# Craftsman 5/22 auger gear box repair



## aggriffin3 (Mar 30, 2014)

original problem: Auger does not turn, but impeller does. (Ran over an object, shear bolts did not do their job) Okay, I finally started to work on this machine today. Havent removed the auger and gear yet, as I am still not sure the correct or best way to do so. Any help would be appreciated. One thing I did do, was crack open the auger gear housing to see if I could see any broken teeth in there, and everything looks good on both gears. Could it be just the key that broke or came loose? It appears the axle is turning through the worm gear, so it makes me think the key is the issue?
If so, whats my next plan of attack. I would still like to get the augers loose from axle so the sheer bolts will work properly next time. Can I just remove the axle without removing the housing and impeller shaft? 

Thanks Art

See original post for questions 
http://www.snowblowerforum.com/foru...s/36033-521-auger-wont-turn-when-engaged.html


----------



## HCBPH (Mar 8, 2011)

Art

Does your machine look like this: 
Doesn't matter if it's red & white or black & gray, they're the same basically under the paint.
Here's the auger drive from one: 
Here's what it looks like disassembled: 

If you're sure the impeller shaft is turning but the auger shaft isn't, there are basically 3 things that's likely your issue. First is the worm gear is held on to the impeller shaft by a rollpin. Second is the gear on the auger shaft is shredded and the third is the key is gone between the impeller shaft and the gear.
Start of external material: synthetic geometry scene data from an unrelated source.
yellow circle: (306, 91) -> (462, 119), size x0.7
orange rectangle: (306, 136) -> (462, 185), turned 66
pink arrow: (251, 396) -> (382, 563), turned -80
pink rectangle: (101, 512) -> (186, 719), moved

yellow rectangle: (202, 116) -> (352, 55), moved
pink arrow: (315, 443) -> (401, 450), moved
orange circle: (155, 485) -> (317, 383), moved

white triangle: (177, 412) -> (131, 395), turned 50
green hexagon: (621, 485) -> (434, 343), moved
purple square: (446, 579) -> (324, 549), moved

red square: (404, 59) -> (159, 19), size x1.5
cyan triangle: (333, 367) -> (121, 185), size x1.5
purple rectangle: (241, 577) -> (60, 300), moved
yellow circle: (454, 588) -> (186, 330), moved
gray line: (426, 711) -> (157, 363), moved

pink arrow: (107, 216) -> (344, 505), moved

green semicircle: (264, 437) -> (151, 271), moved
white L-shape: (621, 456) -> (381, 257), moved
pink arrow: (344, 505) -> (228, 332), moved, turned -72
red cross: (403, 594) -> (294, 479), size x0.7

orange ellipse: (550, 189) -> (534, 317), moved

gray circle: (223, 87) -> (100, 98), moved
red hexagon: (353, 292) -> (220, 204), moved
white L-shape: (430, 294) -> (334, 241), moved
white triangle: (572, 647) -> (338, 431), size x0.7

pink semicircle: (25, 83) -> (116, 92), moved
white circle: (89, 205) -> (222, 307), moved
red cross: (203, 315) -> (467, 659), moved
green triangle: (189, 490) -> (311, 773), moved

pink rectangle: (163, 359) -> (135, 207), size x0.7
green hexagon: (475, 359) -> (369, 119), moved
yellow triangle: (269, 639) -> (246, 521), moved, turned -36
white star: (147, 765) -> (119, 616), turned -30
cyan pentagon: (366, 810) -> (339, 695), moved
Disassembly can be a task, depending on whether the auger rakes are rusted onto the shaft. Disassembly is pull the auger housing off the tractor unit (belt, a tension spring and 4 bolt on the inside of the tractor unit). Take off the pulley. I find it easier to remove one of the end panels then pull the auger assembly out. If the rakes aren't rusted on, pull the shear bolts out and slide the auger rake off. If they're rusted on, it takes penetrating oil, heat and a press to get them loose but it's time consuming to do it without damaging the rakes. Once off, the gearcase just unbolts, then you can determine your damage.
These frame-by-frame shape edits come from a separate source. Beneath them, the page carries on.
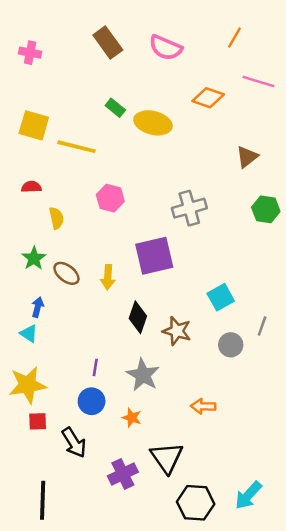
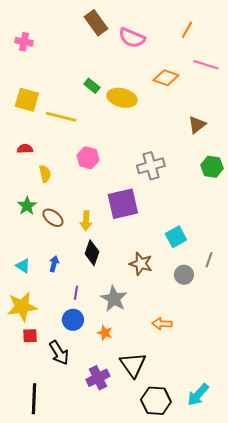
brown rectangle: (108, 43) -> (96, 23), moved
blue arrow: (38, 307) -> (54, 264), moved
black diamond: (138, 317) -> (92, 253), moved

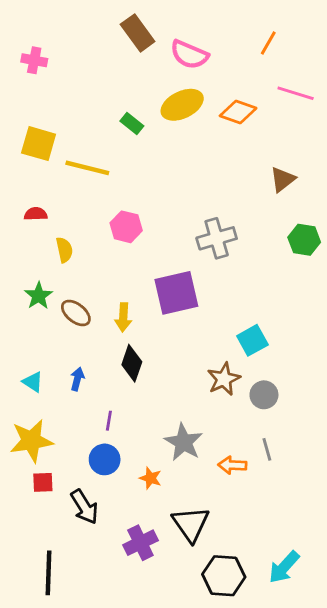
yellow ellipse: (122, 98) -> (182, 105), moved, turned -40
gray line: (209, 260) -> (267, 449), moved, turned -35
brown star: (141, 264) -> (224, 379), moved, turned 30
gray star: (114, 299) -> (184, 442), moved

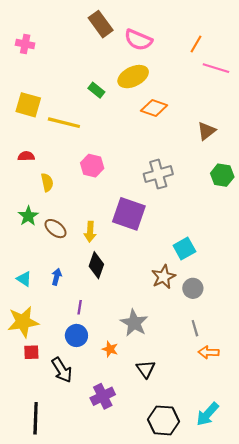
orange line: (268, 43) -> (196, 44), moved
orange diamond: (238, 112) -> (154, 108), moved
purple square: (176, 293) -> (129, 214), turned 32
orange arrow: (232, 465) -> (209, 352), moved
black triangle: (191, 524) -> (146, 369), moved, size x0.7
That bronze gear on the auger shaft isn't cheap, you might want to keep an eye out for a used unit for parts. The auger housing from the 20" & 22" will interchange (whether red & white or black & gray) along with the suitable parts. I've done that more than once without a problem.
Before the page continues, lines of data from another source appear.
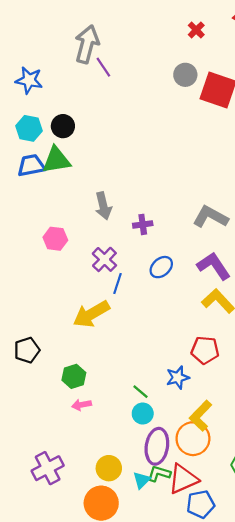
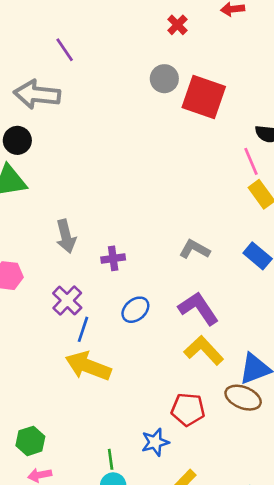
gray arrow: (87, 44) -> (37, 94), moved, turned -99
purple line: (103, 67) -> (65, 50), moved
gray L-shape: (210, 217) -> (195, 249), size x0.7
yellow arrow: (91, 314) -> (88, 366), moved, turned 51
green line: (141, 392) -> (111, 459), turned 42

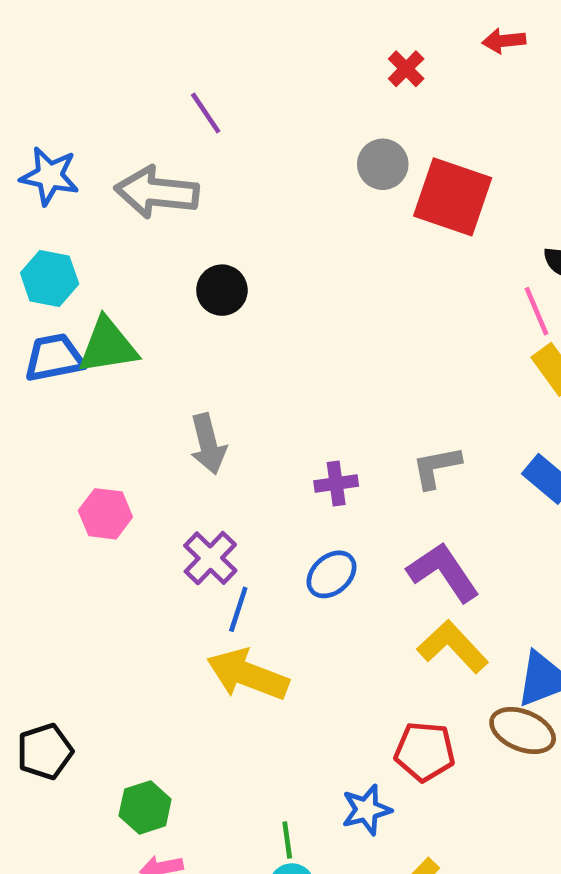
black circle: (17, 140) -> (222, 290), moved
gray L-shape: (195, 249) -> (436, 467), turned -40
purple cross: (113, 258) -> (336, 484), moved

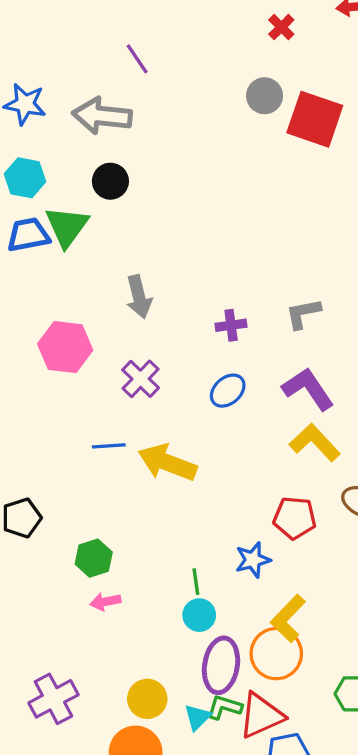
black circle: (222, 290) -> (110, 181), moved
green triangle: (108, 346) -> (67, 226), turned -45
pink hexagon: (105, 514) -> (65, 347), size x1.4
blue line: (238, 609) -> (109, 446), moved, turned 68

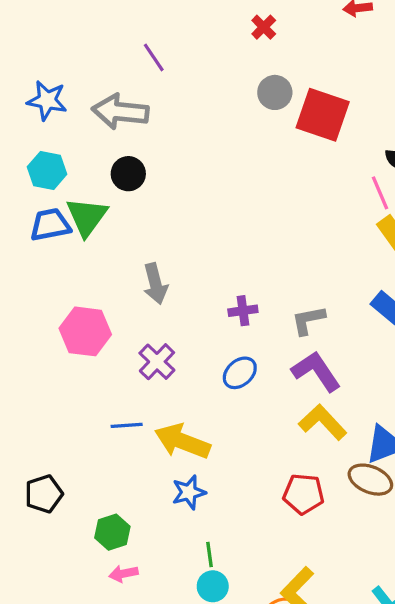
red cross: (281, 27) -> (264, 27), moved
gray L-shape: (303, 314) -> (308, 320), moved
blue star: (253, 560) -> (189, 492), moved

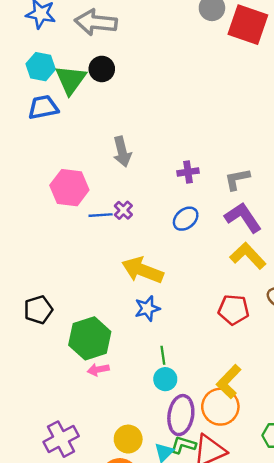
green triangle: (87, 217) -> (71, 80), moved
purple cross: (157, 362) -> (123, 210), size x0.7
blue line: (127, 425) -> (101, 215), moved
green hexagon: (112, 532) -> (90, 338), size x1.6

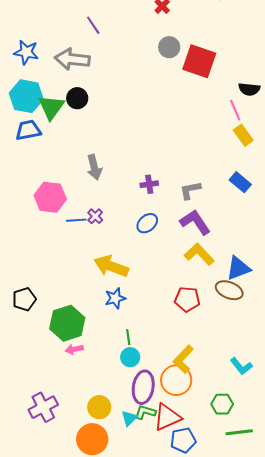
cyan hexagon: (41, 67) -> (26, 96), size x1.4

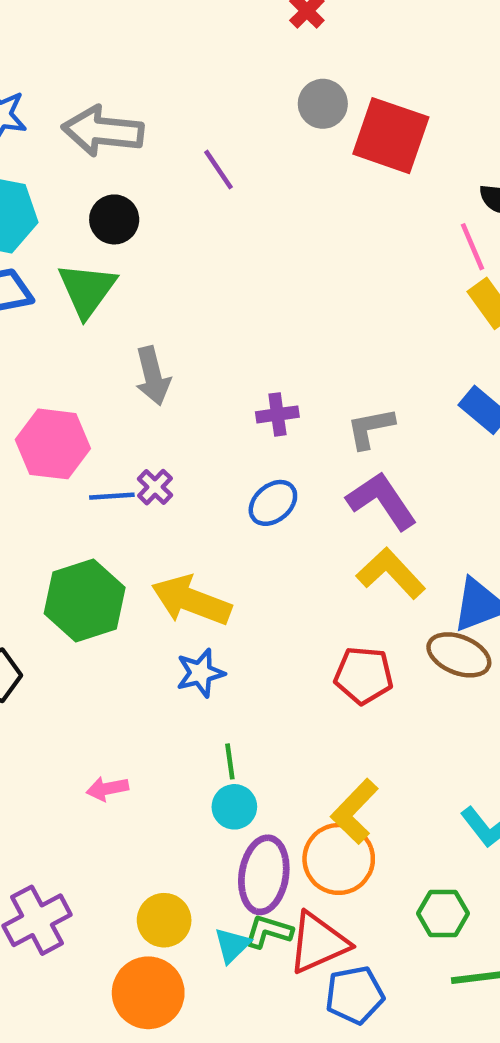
purple line: (93, 25) -> (219, 170), moved
green triangle: (51, 107) -> (87, 290), moved
green hexagon: (67, 323) -> (85, 600), moved

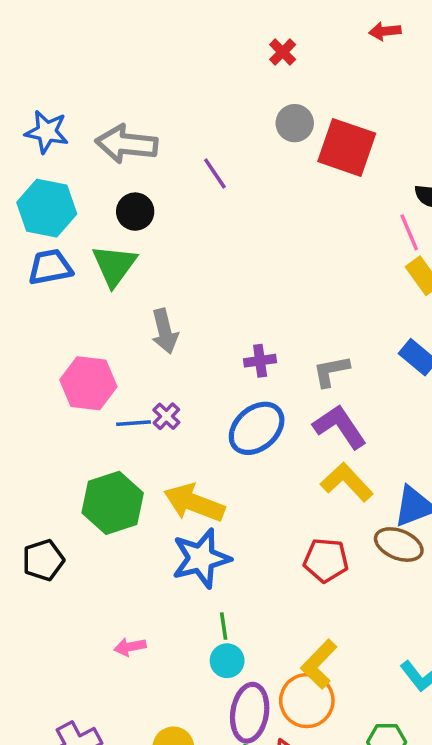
blue ellipse: (273, 503) -> (257, 428), size x1.5
blue star: (200, 673) -> (201, 558), size x1.6

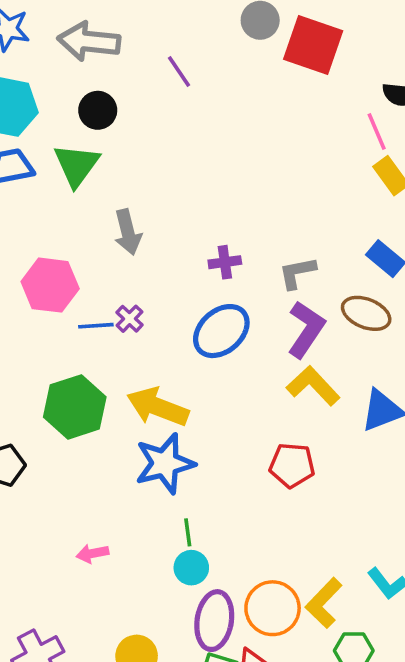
purple L-shape: (340, 427) -> (306, 329), turned 68
brown ellipse: (399, 545) -> (366, 313), moved
yellow L-shape: (319, 664) -> (324, 603), moved

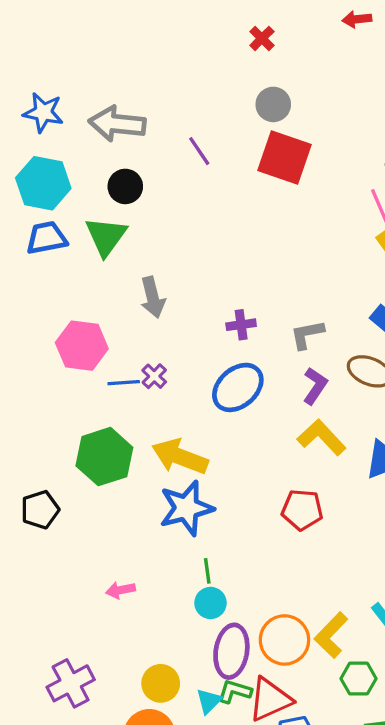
red square: (313, 45) -> (284, 157), moved
purple L-shape: (306, 329) -> (315, 386), size x0.7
Good luck, hope that helps.


----------



## aggriffin3 (Mar 30, 2014)

Yeap, thats my machine. The teeth all look good on the worm gear. The augers rakes are frozen/rusted onto the shaft. Is this worth putting money into or should I sell as is, and look for something else? There is a guy in town that has complete auger housings that he would sell me that he says would fit. 
Thanks, you really helped me a ton. I appreciate it.

Art


----------



## aggriffin3 (Mar 30, 2014)

The auger rakes are frozen or rusted onto the shaft. How do I remove the 4 nuts to separate the housing from the main body with pulleys? I got the two top ones off no problem. Do I need to remove the pulley or come in from the end? It appears coming in from the end might require lots of disassembling of the controls, drive gears etc. Or is there another panel to come in to that area?

Thanks.

Art

P.S. Also, I have watched all of the videos I can, but to be honest, if he isnt working on a Craftsmen, which he isnt, not always easy to determine my method of repair for my particular machine.


----------



## aggriffin3 (Mar 30, 2014)

Just found a parts machine for 50.00. The only difference is its a 12" impeller instead of the 10" like mine. I havent decided if I should put money into this guy, or just go out and by a larger machine like an Ariens or Gilson. 

Art


----------



## aggriffin3 (Mar 30, 2014)

Got the two apart. I felt stupid. All it took was turning it on end to see the bottom panel screws. Anyways, the two are separated now. Just to figure out how to get the auger blades and axle off. Cant get the two retaining clips off the ends of the axle yet. Another easy thing I am sure?

Art


----------



## Kiss4aFrog (Nov 3, 2013)

The first time is the hardest and it's the steep end of the learning curve. We've all been there.


----------



## aggriffin3 (Mar 30, 2014)

https://grandrapids.craigslist.org/grd/5121667348.html I found this parts machine. Looks very similar except for impeller size. 12" vs 10". Would this be an easy swap as far as the front end if I wanted to go that route instead of buying a new gear?

Thanks

Art


----------



## HCBPH (Mar 8, 2011)

Here's a thread I wrote the other year on removing rusted on auger rakes on a comparable machine: Auger Housing Repair/Rebuild in Project How To's Forum

They were severely rusted on and got them off. I've used the same process multiple times and have always gotten the auger rakes off though it's not quick or easy. I've used a lot of PB BLaster but something else that works is a 50-50 mix of acetone and ATF.

On that parts machine, IIRC it's not going to fit. That's a large frame machine and the one I showed is a small frame. You can use the comparable 4 & 5 hp parts with the main difference is whether it has a 20" or 22" auger housing. Large frame parts swap with other large frame machines while small frame machine parts interchange (whether red & white or black & white).


----------



## aggriffin3 (Mar 30, 2014)

They are both 22" machines, and from what I can tell, the only difference is the impeller size? I will get the auger off this weekend and check what the actually problem is.

Thanks


----------